He eats both specialist dry (by which I mean good quality) food and wet - not sure what he used to eat, but these days, his temporary carer is feeding him Whiskas...

I am so protective of these cats - a reference is a good idea, and there is the back up of a place in a pedigree rescue centre, but the lady there is clearly bursting at the seams already, so if I could rehome him myself, I'd like to. Just don't want to advertise and get the wrong person coming forward, that's all.


----------



## AngelaWB

Whiskas, ah well as long as he's enjoying it and he's ok that's all that matters.

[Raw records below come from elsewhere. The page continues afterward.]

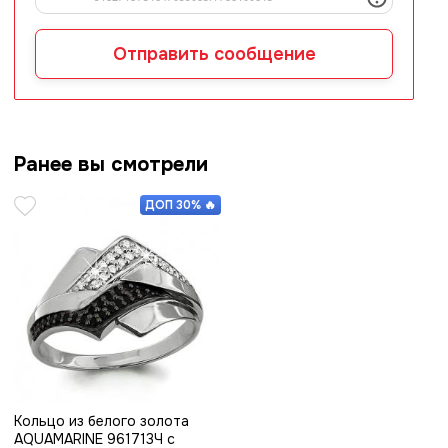
Отправить сообщение
Ранее вы смотрели

ДОП 30% 🔥
Кольцо из белого золота
AQUAMARINE 961713Ч с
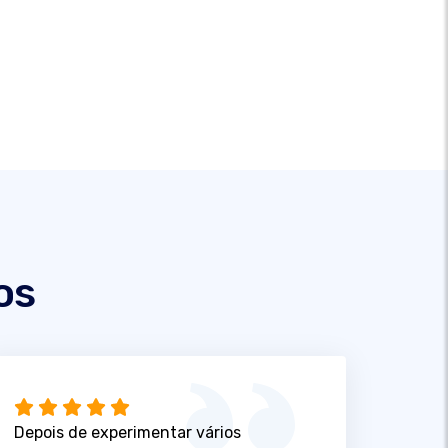
os
Depois de experimentar vários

Does he have any health / digestion issues, the only reason I ask is that Doris has had quite a rough time, though my other 3 cats are fine. So I'm extremely cautious. Also is he a house cat or is he allowed out? Mine cats are housecats.

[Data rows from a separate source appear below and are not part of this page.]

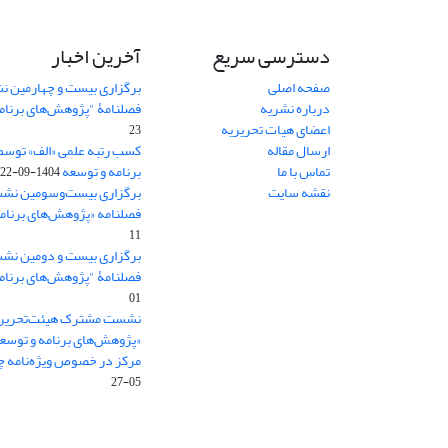
دسترسی سریع
آخرین اخبار
صفحه اصلی
برگزاری بیست و چهارمین ن
درباره نشریه
فصلنامۀ "پژوهش‌های برنام
اعضای هیات تحریریه
23
ارسال مقاله
کسب رتبه علمی «الف» توسط
تماس با ما
برنامه و توسعه
1404-09-22
نقشه سایت
برگزاری بیست‌وسومین نشس
فصلنامه «پژوهش‌های برنامه
11
برگزاری بیست و دومین نش
فصلنامۀ "پژوهش‌های برنام
01
نشست مشترک هیئت‌تحریری
«پژوهش‌های برنامه و توسع
مرکز در خصوص ویژه‌نامه چش
05-27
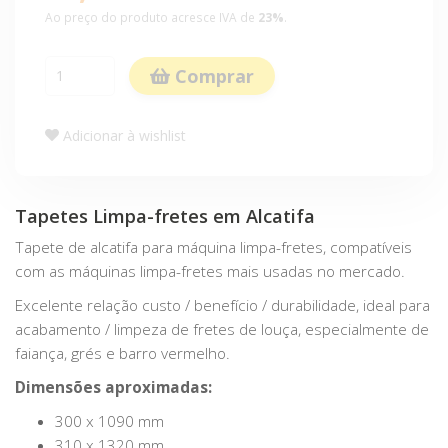
Ao preço do produto acresce IVA de
23%
.
Comprar
Adicionar à wishlist
Tapetes Limpa-fretes em Alcatifa
Tapete de alcatifa para máquina limpa-fretes, compatíveis
com as máquinas limpa-fretes mais usadas no mercado.
Excelente relação custo / benefício / durabilidade, ideal para
acabamento / limpeza de fretes de louça, especialmente de
faiança, grés e barro vermelho.
Dimensões aproximadas:
300 x 1090 mm
310 x 1320 mm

I feed both Porta 21 Grain Free and wet food, but am currently moving all my cats over to Natural Instinct Raw Food, my dogs already eat raw.

See how you get on finding a suitable home without going into rescue (but def get a reference), if you really can't find anything in the next few weeks, then let me know (if I'm not online here go to facebook and search for Angela's Country Clipping page, you can message me on there), in the meantime you're more than welcome to contact Anson Road Pixie Bobs, Gertrud, they have a website and ask them about me, just say Angela who has Doris she will know who I am as I've emailed her with updates throughout the past 2 years I've had Doris.

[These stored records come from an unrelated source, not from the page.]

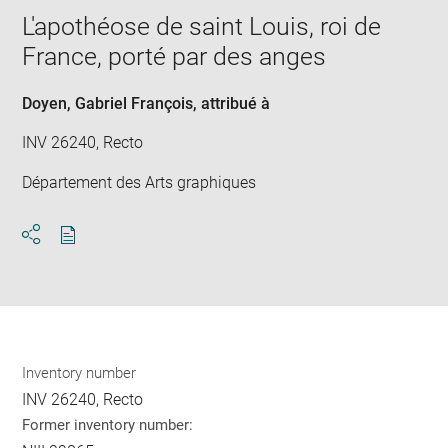
L'apothéose de saint Louis, roi de
France, porté par des anges
Doyen, Gabriel François
, attribué à
INV 26240, Recto
Département des Arts graphiques
Download
Share
pdf
Inventory number
INV 26240, Recto
Former inventory number:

But good luck with finding him a local home.


----------



## Alisonfoy

Unfortunately, my friend did not feel able to take the black tipped boy (BTB) after all, so I had an abortive round trip. It was such a shame... And for some reason I started to feel very emotional about everything. He's such a sweetie and had seemed so at home there... he miaowed all the way home, and I have to say that I felt like doing the same.

Too late to take him back to his real home, I've brought him back to my place for the night. The blue BSH girl hasn't budged an inch since I left her earlier - she's crawled up inside the fireplace in my living room in early afternoon, found a ledge about 3' up that is totally inaccessible to anyone wanting to get her down, and has been sitting there ever since. She hasn't eaten or drunk all day. I'm getting quite worried.

Strangely, when I let BTB out in the same room, he located blue girl up the chimney, but instead of chumming up with each other as might have been expected given they've been housemates for the last 2 years, they spat at each other. 

And to add to my woes, the appearance of these little interlopers has sent my Selkirk Rex into a frenzy of hostile interest. She is patrolling the hall outside the sitting room with the steady intent of a hungry shark. 

I'm not sure whether she'll be prepared to accept any other cat in the house, but the blue girl seems so very sensitive I'm starting to wonder if any integration will be possible. Perhaps as one of the other posters commented, I'd be better off trying to accommodate the BTB with my Selkirk. 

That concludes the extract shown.